Auditory Time-Frequency Masking for Spectrally and Temporally Maximally-Compact Stimuli

PLOS ONE, 2016

Many audio applications perform perception-based time-frequency (TF) analysis by decomposing sounds into a set of functions with good TF localization (i.e. with a small essential support in the TF domain) using TF transforms and applying psychoacoustic models of auditory masking to the transform coefficients. To accurately predict masking interactions between coefficients, the TF properties of the model should match those of the transform. This involves having masking data for stimuli with good TF localization. However, little is known about TF masking for mathematically well-localized signals. Most existing masking studies used stimuli that are broad in time and/or frequency and few studies involved TF conditions.
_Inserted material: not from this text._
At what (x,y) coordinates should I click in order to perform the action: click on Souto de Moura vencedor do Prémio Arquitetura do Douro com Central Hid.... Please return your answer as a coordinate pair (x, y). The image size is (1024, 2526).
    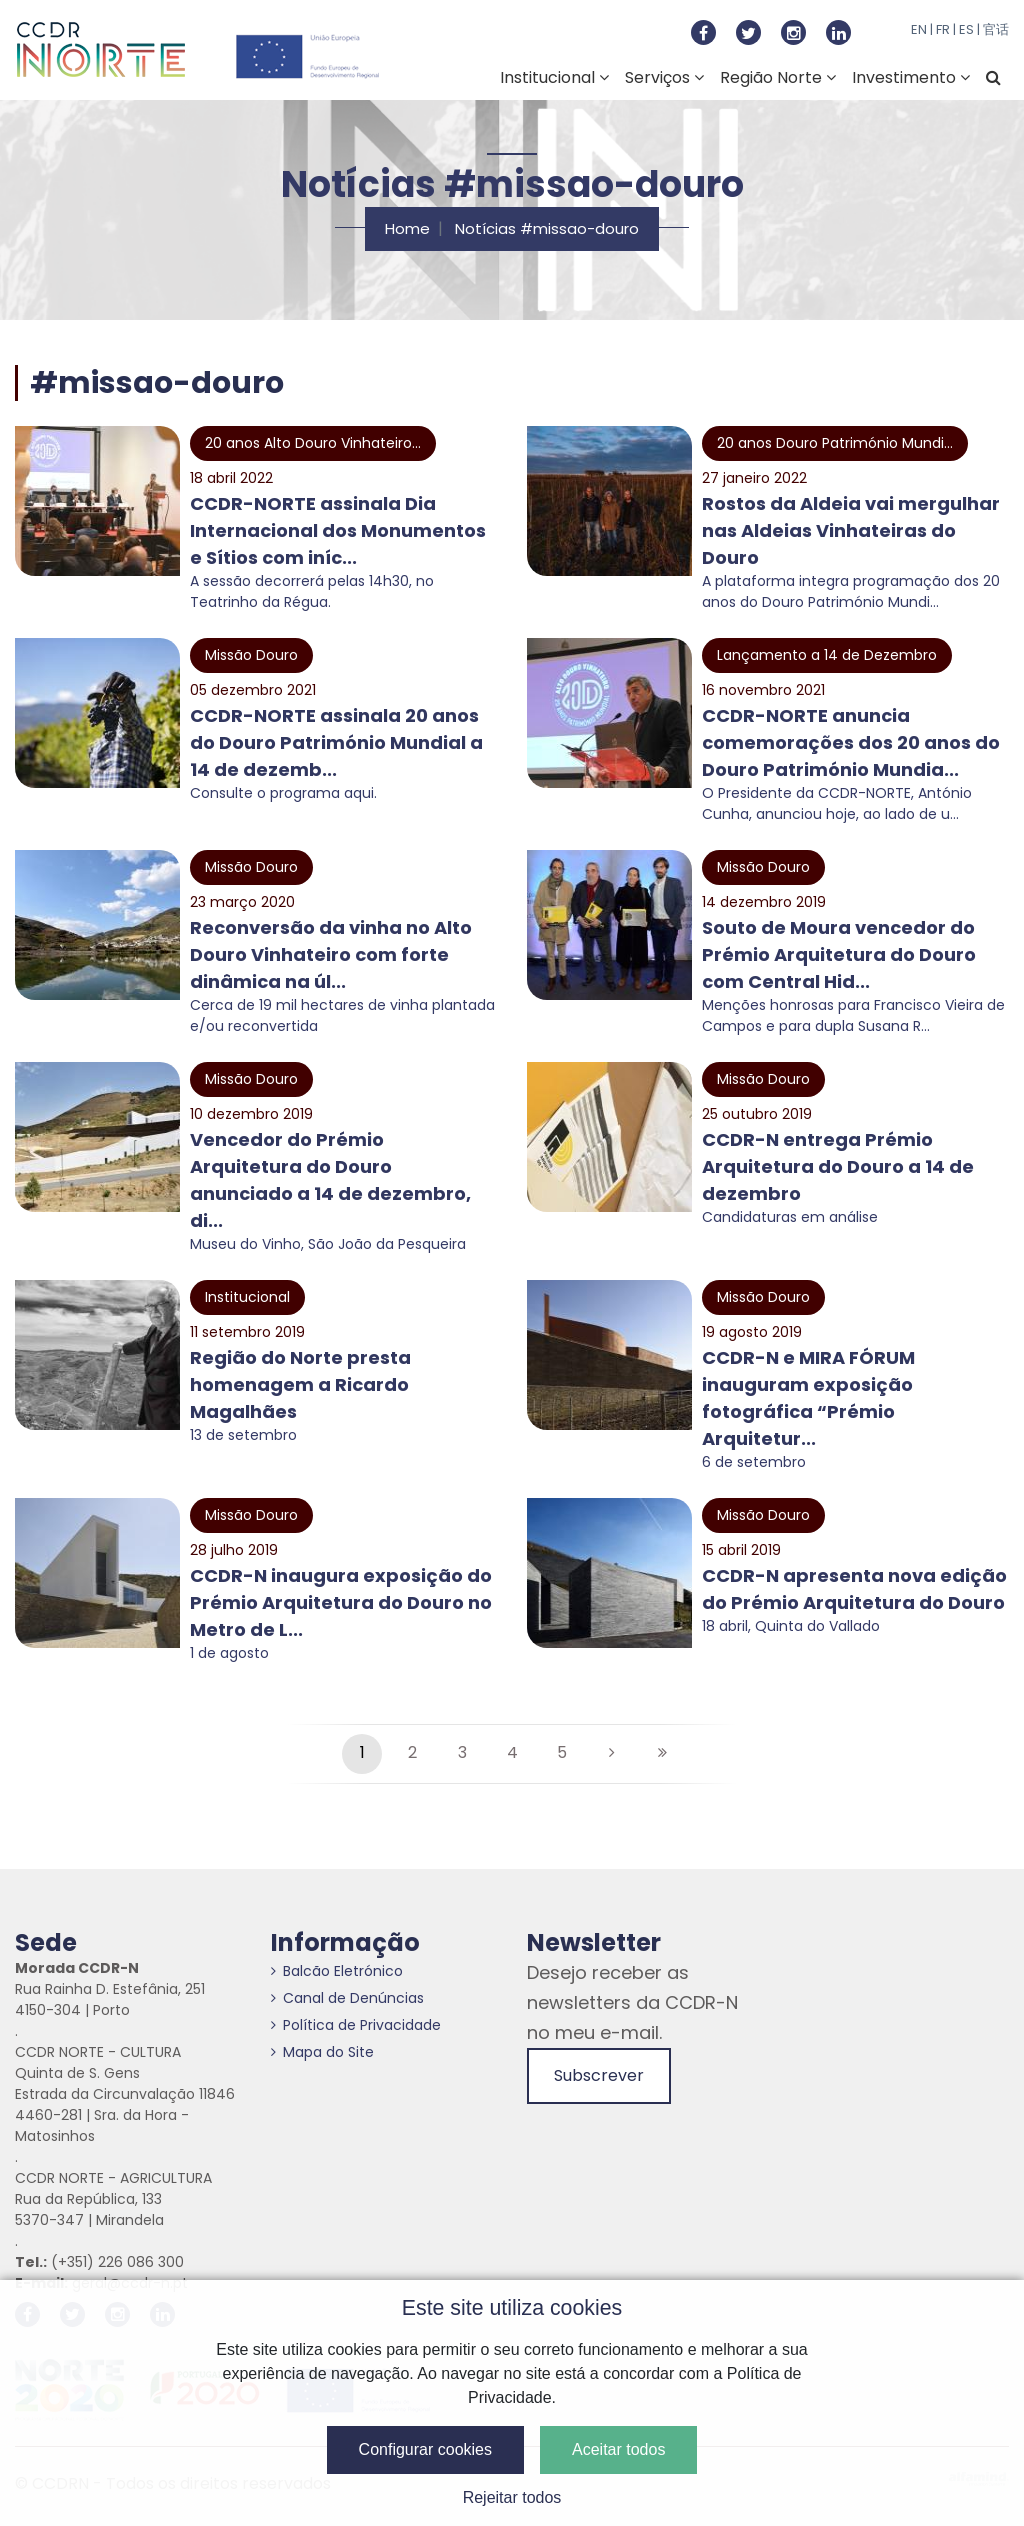     Looking at the image, I should click on (839, 954).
Consequently, the present study had two goals. The first was to collect TF masking data for well-localized stimuli in humans. Masker and target were 10-ms Gaussianshaped sinusoids with a bandwidth of approximately one critical band. The overall pattern of results is qualitatively similar to existing data for long maskers. To facilitate implementation in audio processing algorithms, a dataset provides the measured TF masking function. The second goal was to assess the potential effect of auditory efferents on TF masking using a modeling approach. The temporal window model of masking was used to predict present and existing data in two configurations: (1) with standard model parameters (i.e. without efferents), (2) with cochlear gain reduction to simulate the activation of efferents. The ability of the model to predict the present data was quite good with the standard configuration but highly degraded with gain reduction. Conversely, the ability of the model to predict existing data for long maskers was better with than without gain reduction. Overall, the model predictions suggest that TF masking can be affected by efferent (or other) effects that reduce cochlear gain. Such effects were avoided in the experiment of this study by using maximally-compact stimuli.